=== Section Start ===
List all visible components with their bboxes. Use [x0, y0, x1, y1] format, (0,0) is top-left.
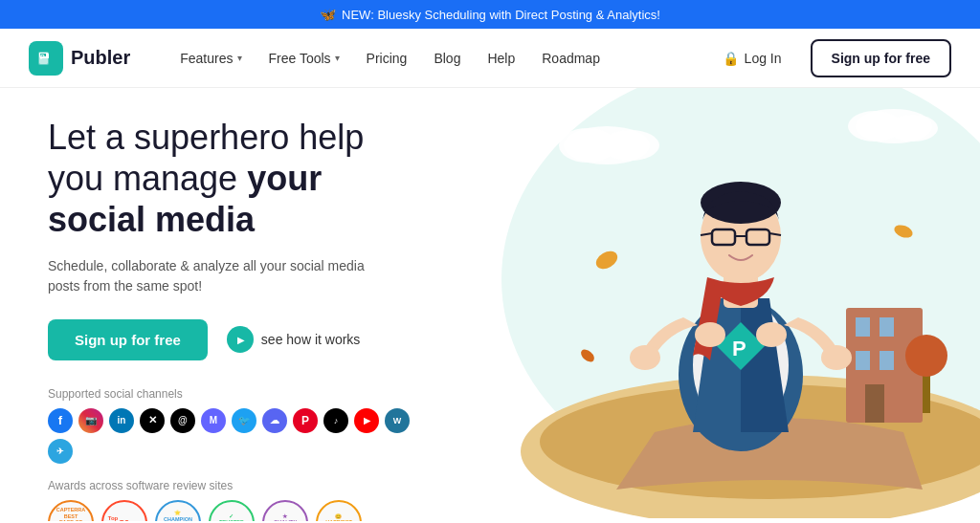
nav-features-label: Features [180, 51, 233, 66]
hero-signup-label: Sign up for free [75, 332, 181, 348]
happiest-users-badge: 😊HAPPIESTUSERS [316, 500, 362, 521]
nav-help-label: Help [487, 51, 515, 66]
cta-row: Sign up for free ▶ see how it works [48, 319, 421, 360]
nav-pricing[interactable]: Pricing [355, 43, 419, 74]
youtube-icon: ▶ [354, 408, 379, 433]
see-how-link[interactable]: ▶ see how it works [227, 326, 360, 353]
nav-free-tools[interactable]: Free Tools ▾ [257, 43, 351, 74]
lock-icon: 🔒 [723, 51, 739, 66]
chevron-down-icon: ▾ [335, 53, 340, 63]
hero-subtitle: Schedule, collaborate & analyze all your… [48, 256, 373, 296]
signup-label: Sign up for free [832, 51, 930, 66]
main-content: Let a superhero helpyou manage yoursocia… [0, 88, 980, 521]
nav-pricing-label: Pricing [367, 51, 408, 66]
pinterest-icon: P [293, 408, 318, 433]
play-icon: ▶ [227, 326, 254, 353]
trusted-vendor-badge: ✓TRUSTEDVENDOR [209, 500, 255, 521]
nav-links: Features ▾ Free Tools ▾ Pricing Blog Hel… [168, 43, 704, 74]
social-icons-row: f 📷 in ✕ @ M 🐦 ☁ P ♪ ▶ W ✈ [48, 408, 421, 464]
login-button[interactable]: 🔒 Log In [705, 43, 799, 74]
nav-blog-label: Blog [434, 51, 460, 66]
svg-text:P: P [732, 337, 746, 360]
svg-rect-7 [856, 317, 870, 337]
x-twitter-icon: ✕ [140, 408, 165, 433]
svg-point-13 [905, 335, 947, 377]
svg-rect-9 [856, 351, 870, 370]
hero-left: Let a superhero helpyou manage yoursocia… [0, 88, 459, 521]
award-badges-row: CAPTERRABESTEASE OF USE2022 Top 100G2202… [48, 500, 421, 521]
svg-text:P: P [40, 54, 45, 60]
bluesky-icon: ☁ [262, 408, 287, 433]
linkedin-icon: in [109, 408, 134, 433]
svg-point-37 [695, 322, 725, 347]
nav-roadmap[interactable]: Roadmap [530, 43, 612, 74]
svg-point-38 [756, 322, 787, 347]
nav-help[interactable]: Help [476, 43, 526, 74]
svg-point-35 [630, 345, 660, 370]
svg-point-36 [821, 345, 852, 370]
announcement-banner: 🦋 NEW: Bluesky Scheduling with Direct Po… [0, 0, 980, 29]
login-label: Log In [745, 51, 782, 66]
g2-badge: Top 100G22025 [101, 500, 147, 521]
signup-button[interactable]: Sign up for free [811, 39, 951, 77]
social-label: Supported social channels [48, 387, 421, 401]
svg-point-22 [888, 115, 938, 142]
svg-point-19 [602, 130, 659, 161]
capterra-badge: CAPTERRABESTEASE OF USE2022 [48, 500, 94, 521]
nav-actions: 🔒 Log In Sign up for free [705, 39, 951, 77]
svg-rect-10 [880, 351, 894, 370]
nav-free-tools-label: Free Tools [269, 51, 331, 66]
nav-features[interactable]: Features ▾ [168, 43, 253, 74]
telegram-icon: ✈ [48, 439, 73, 464]
see-how-label: see how it works [261, 332, 360, 347]
nav-blog[interactable]: Blog [422, 43, 472, 74]
facebook-icon: f [48, 408, 73, 433]
logo-text: Publer [71, 47, 130, 69]
instagram-icon: 📷 [78, 408, 103, 433]
tiktok-icon: ♪ [323, 408, 348, 433]
logo-icon: P [29, 41, 63, 76]
hero-title: Let a superhero helpyou manage yoursocia… [48, 117, 421, 241]
svg-rect-11 [865, 384, 884, 423]
threads-icon: @ [170, 408, 195, 433]
chevron-down-icon: ▾ [237, 53, 242, 63]
main-nav: P Publer Features ▾ Free Tools ▾ Pricing… [0, 29, 980, 88]
nav-roadmap-label: Roadmap [542, 51, 600, 66]
awards-label: Awards across software review sites [48, 479, 421, 492]
mastodon-icon: M [201, 408, 226, 433]
logo-link[interactable]: P Publer [29, 41, 130, 76]
twitter-icon: 🐦 [232, 408, 256, 433]
quality-choice-badge: ★QUALITYCHOICE [262, 500, 308, 521]
software-advice-badge: ⭐CHAMPIONSoftwareAdvice [155, 500, 201, 521]
hero-illustration: P [459, 88, 980, 521]
svg-rect-8 [880, 317, 894, 337]
banner-text: NEW: Bluesky Scheduling with Direct Post… [342, 8, 660, 22]
butterfly-icon: 🦋 [320, 7, 336, 22]
wordpress-icon: W [385, 408, 410, 433]
hero-signup-button[interactable]: Sign up for free [48, 319, 208, 360]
=== Section End ===
* WHAT YOU NEED TO DO: In the printed copy, the material above must appear unchanged and without its pictures.

* WRITTEN SOLUTION:
List all visible components with their bboxes. Use [x0, y0, x1, y1] format, (0,0) is top-left.
nav-features-label: Features [180, 51, 233, 66]
hero-signup-label: Sign up for free [75, 332, 181, 348]
happiest-users-badge: 😊HAPPIESTUSERS [316, 500, 362, 521]
nav-help-label: Help [487, 51, 515, 66]
cta-row: Sign up for free ▶ see how it works [48, 319, 421, 360]
nav-pricing[interactable]: Pricing [355, 43, 419, 74]
youtube-icon: ▶ [354, 408, 379, 433]
see-how-link[interactable]: ▶ see how it works [227, 326, 360, 353]
nav-free-tools[interactable]: Free Tools ▾ [257, 43, 351, 74]
lock-icon: 🔒 [723, 51, 739, 66]
chevron-down-icon: ▾ [335, 53, 340, 63]
hero-subtitle: Schedule, collaborate & analyze all your… [48, 256, 373, 296]
signup-label: Sign up for free [832, 51, 930, 66]
main-content: Let a superhero helpyou manage yoursocia… [0, 88, 980, 521]
nav-pricing-label: Pricing [367, 51, 408, 66]
pinterest-icon: P [293, 408, 318, 433]
play-icon: ▶ [227, 326, 254, 353]
trusted-vendor-badge: ✓TRUSTEDVENDOR [209, 500, 255, 521]
nav-links: Features ▾ Free Tools ▾ Pricing Blog Hel… [168, 43, 704, 74]
social-icons-row: f 📷 in ✕ @ M 🐦 ☁ P ♪ ▶ W ✈ [48, 408, 421, 464]
login-button[interactable]: 🔒 Log In [705, 43, 799, 74]
nav-blog-label: Blog [434, 51, 460, 66]
svg-text:P: P [732, 337, 746, 360]
svg-rect-7 [856, 317, 870, 337]
x-twitter-icon: ✕ [140, 408, 165, 433]
svg-point-13 [905, 335, 947, 377]
svg-rect-9 [856, 351, 870, 370]
hero-left: Let a superhero helpyou manage yoursocia… [0, 88, 459, 521]
award-badges-row: CAPTERRABESTEASE OF USE2022 Top 100G2202… [48, 500, 421, 521]
svg-text:P: P [40, 54, 45, 60]
bluesky-icon: ☁ [262, 408, 287, 433]
linkedin-icon: in [109, 408, 134, 433]
svg-point-37 [695, 322, 725, 347]
nav-roadmap[interactable]: Roadmap [530, 43, 612, 74]
svg-point-38 [756, 322, 787, 347]
nav-help[interactable]: Help [476, 43, 526, 74]
svg-point-35 [630, 345, 660, 370]
svg-point-36 [821, 345, 852, 370]
announcement-banner: 🦋 NEW: Bluesky Scheduling with Direct Po… [0, 0, 980, 29]
login-label: Log In [745, 51, 782, 66]
g2-badge: Top 100G22025 [101, 500, 147, 521]
signup-button[interactable]: Sign up for free [811, 39, 951, 77]
social-label: Supported social channels [48, 387, 421, 401]
svg-point-22 [888, 115, 938, 142]
svg-point-19 [602, 130, 659, 161]
capterra-badge: CAPTERRABESTEASE OF USE2022 [48, 500, 94, 521]
nav-actions: 🔒 Log In Sign up for free [705, 39, 951, 77]
svg-rect-10 [880, 351, 894, 370]
nav-free-tools-label: Free Tools [269, 51, 331, 66]
nav-features[interactable]: Features ▾ [168, 43, 253, 74]
telegram-icon: ✈ [48, 439, 73, 464]
see-how-label: see how it works [261, 332, 360, 347]
nav-blog[interactable]: Blog [422, 43, 472, 74]
facebook-icon: f [48, 408, 73, 433]
logo-text: Publer [71, 47, 130, 69]
instagram-icon: 📷 [78, 408, 103, 433]
tiktok-icon: ♪ [323, 408, 348, 433]
logo-icon: P [29, 41, 63, 76]
hero-title: Let a superhero helpyou manage yoursocia… [48, 117, 421, 241]
svg-rect-11 [865, 384, 884, 423]
threads-icon: @ [170, 408, 195, 433]
chevron-down-icon: ▾ [237, 53, 242, 63]
main-nav: P Publer Features ▾ Free Tools ▾ Pricing… [0, 29, 980, 88]
nav-roadmap-label: Roadmap [542, 51, 600, 66]
awards-label: Awards across software review sites [48, 479, 421, 492]
mastodon-icon: M [201, 408, 226, 433]
logo-link[interactable]: P Publer [29, 41, 130, 76]
twitter-icon: 🐦 [232, 408, 256, 433]
quality-choice-badge: ★QUALITYCHOICE [262, 500, 308, 521]
software-advice-badge: ⭐CHAMPIONSoftwareAdvice [155, 500, 201, 521]
hero-illustration: P [459, 88, 980, 521]
svg-rect-8 [880, 317, 894, 337]
banner-text: NEW: Bluesky Scheduling with Direct Post… [342, 8, 660, 22]
butterfly-icon: 🦋 [320, 7, 336, 22]
wordpress-icon: W [385, 408, 410, 433]
hero-signup-button[interactable]: Sign up for free [48, 319, 208, 360]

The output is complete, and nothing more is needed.